Note de lecture
Rédigée par Laurence Chemla
Françoise OUZAN, Ces Juifs dont l’Amérique ne voulait pas 1945-1950, Préface d’André Kaspi, Éditions Complexe, 1995, Collection « Questions du XXème siècle ».
Ce petit ouvrage au titre accrocheur, précis, dense et extrêmement bien documenté, traite de l’attitude qu’ont adoptée les États-Unis envers les populations qualifiées de « personnes déplacées » à la fin de la Seconde Guerre mondiale, et en particulier des Juifs.
Françoise Ouzan explique comment et pourquoi un grand nombre de ces DP (suivant l’abréviation américaine) a littéralement végété dans des camps d’internement jusqu’en 1950. L’appellation de « personnes déplacées » concernait tous les déportés des camps de concentration (Juifs et opposants au nazisme), les personnes qui avaient fui l’Allemagne nazie ou d’autres régimes fascistes, les civils ayant fui les combats et les bombardements alliés, les populations transférées du fait des bouleversements des frontières en 1945 (annexions soviétiques), les Baltes et les Volksdeutsche (« Allemands ethniques »).
Les Juifs rescapés de la Shoah représentaient donc 20% de ces personnes déplacées.
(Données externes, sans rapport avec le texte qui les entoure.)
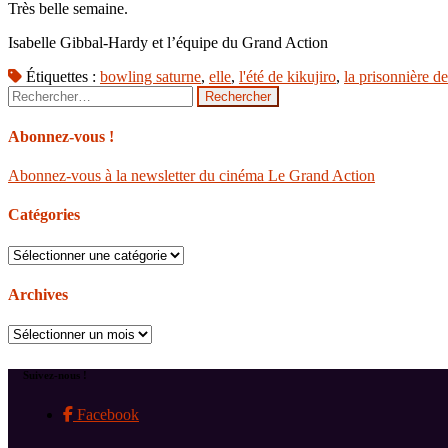
Très belle semaine.
Isabelle Gibbal-Hardy et l’équipe du Grand Action
Étiquettes :
bowling saturne
,
elle
,
l'été de kikujiro
,
la prisonnière d
Rechercher :
Abonnez-vous !
Abonnez-vous à la newsletter du cinéma Le Grand Action
Catégories
Catégories
Archives
Archives
Suivez-nous !
Facebook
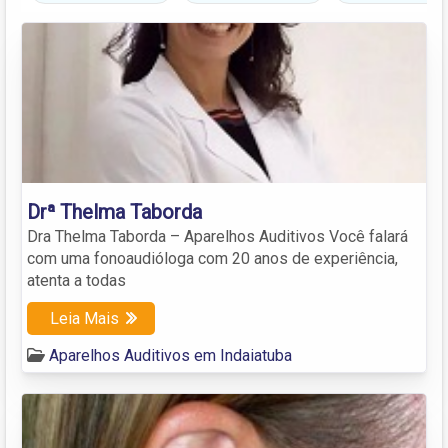
Drª Thelma Taborda
Dra Thelma Taborda – Aparelhos Auditivos Você falará
com uma fonoaudióloga com 20 anos de experiência,
atenta a todas
Leia Mais
Aparelhos Auditivos em Indaiatuba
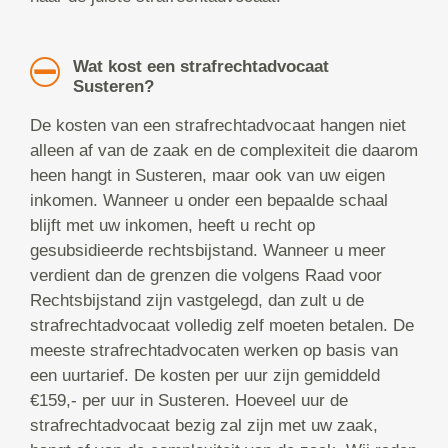
Wat kost een strafrechtadvocaat
Susteren?
De kosten van een strafrechtadvocaat hangen niet
alleen af van de zaak en de complexiteit die daarom
heen hangt in Susteren, maar ook van uw eigen
inkomen. Wanneer u onder een bepaalde schaal
blijft met uw inkomen, heeft u recht op
gesubsidieerde rechtsbijstand. Wanneer u meer
verdient dan de grenzen die volgens Raad voor
Rechtsbijstand zijn vastgelegd, dan zult u de
strafrechtadvocaat volledig zelf moeten betalen. De
meeste strafrechtadvocaten werken op basis van
een uurtarief. De kosten per uur zijn gemiddeld
€159,- per uur in Susteren. Hoeveel uur de
strafrechtadvocaat bezig zal zijn met uw zaak,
Il ne s’agissait pas seulement des Juifs libérés des camps de concentration, mais encore des Juifs qui ne pouvaient plus vivre en Pologne à la suite des terribles pogroms de 1946, dont celui de Kielce.
L’historienne montre comment les premiers centres de rassemblement de personnes déplacées de la zone américaine furent les anciens camps de concentration eux-mêmes où les conditions de vie n’étaient guère meilleures qu’avant leur libération, sauf que le processus d’extermination avait cessé…
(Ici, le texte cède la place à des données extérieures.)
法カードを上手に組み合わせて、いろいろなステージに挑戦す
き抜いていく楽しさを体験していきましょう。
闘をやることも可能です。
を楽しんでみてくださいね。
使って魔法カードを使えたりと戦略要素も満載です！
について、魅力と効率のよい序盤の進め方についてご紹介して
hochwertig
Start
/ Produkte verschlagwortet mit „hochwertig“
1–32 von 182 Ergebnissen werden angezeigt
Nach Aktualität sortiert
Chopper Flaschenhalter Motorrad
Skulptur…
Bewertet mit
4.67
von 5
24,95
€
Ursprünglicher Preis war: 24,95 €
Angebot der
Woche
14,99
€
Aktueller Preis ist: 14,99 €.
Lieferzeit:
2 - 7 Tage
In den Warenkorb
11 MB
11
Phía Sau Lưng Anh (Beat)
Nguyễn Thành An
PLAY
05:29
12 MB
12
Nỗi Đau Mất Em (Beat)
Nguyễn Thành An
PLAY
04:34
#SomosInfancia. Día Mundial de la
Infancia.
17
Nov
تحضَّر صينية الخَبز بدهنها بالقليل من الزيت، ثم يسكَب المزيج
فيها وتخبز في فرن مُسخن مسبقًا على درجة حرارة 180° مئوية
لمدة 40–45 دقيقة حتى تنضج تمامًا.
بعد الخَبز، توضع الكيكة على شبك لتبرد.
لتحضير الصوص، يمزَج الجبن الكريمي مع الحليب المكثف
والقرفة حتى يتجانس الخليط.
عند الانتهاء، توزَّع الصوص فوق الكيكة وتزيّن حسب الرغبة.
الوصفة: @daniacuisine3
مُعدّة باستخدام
Les camps, entourés de barbelés, étaient gardés par des militaires armés qui les traitaient « comme des esclaves ». Les DP juifs souffraient de malnutrition – voire de dénutrition – et le manque de vêtements les obligeait soit à garder leur uniforme de prisonniers, soit à porter ceux des officiers nazis. S’ajoutaient à cela le manque d’installations sanitaires et le surpeuplement qui créait une promiscuité favorisant les épidémies, dont la tuberculose : des milliers de Juifs moururent ainsi après la Libération.
De plus, les Juifs devaient cohabiter avec les Volksdeutsche et surtout les Baltes, anciens collaborateurs des nazis, responsables d’ un pesant climat d’antisémitisme et de violence : « Comment regrouper sous les mêmes initiales les profiteurs et leurs victimes, les oppresseurs et les opprimés ? ».
Suite au rapport Harrison du 24 août 1945 qui constata la gravité de la situation, on tenta de regrouper les Juifs dans des camps de rassemblement, mais tous ne furent pas aussi bien lotis. Si certains centres de rassemblement devinrent au fil du temps de véritables petites cités, d’autres, en revanche, restèrent de véritables centres d’internement.
Dans un article de juin 1946, le juge américain Rivkine écrivit : « Quand je les vis partager leurs maigres rations avec les nouveaux arrivants, donnant leurs vêtements en haillons à ceux qui sont moins bien lotis, faisant de la place dans leurs lits à ceux qui n’en ont pas, le concept de charité juive acquit à mes yeux un sens nouveau ». L’UNRA – fondé en 1943 auquel succéda l’IRO en 1946 – organisme de secours aux réfugiés des Nations Unies, était débordé, d’autant plus que toujours plus de personnes fuyant les régimes communistes venaient s’ajouter aux personnes déplacées. Un rapport des services secrets de l’Armée, en date de mai 1949, révéla : « des centaines, sinon des milliers de collaborateurs nazis se trouvent dans les camps de personnes déplacées ».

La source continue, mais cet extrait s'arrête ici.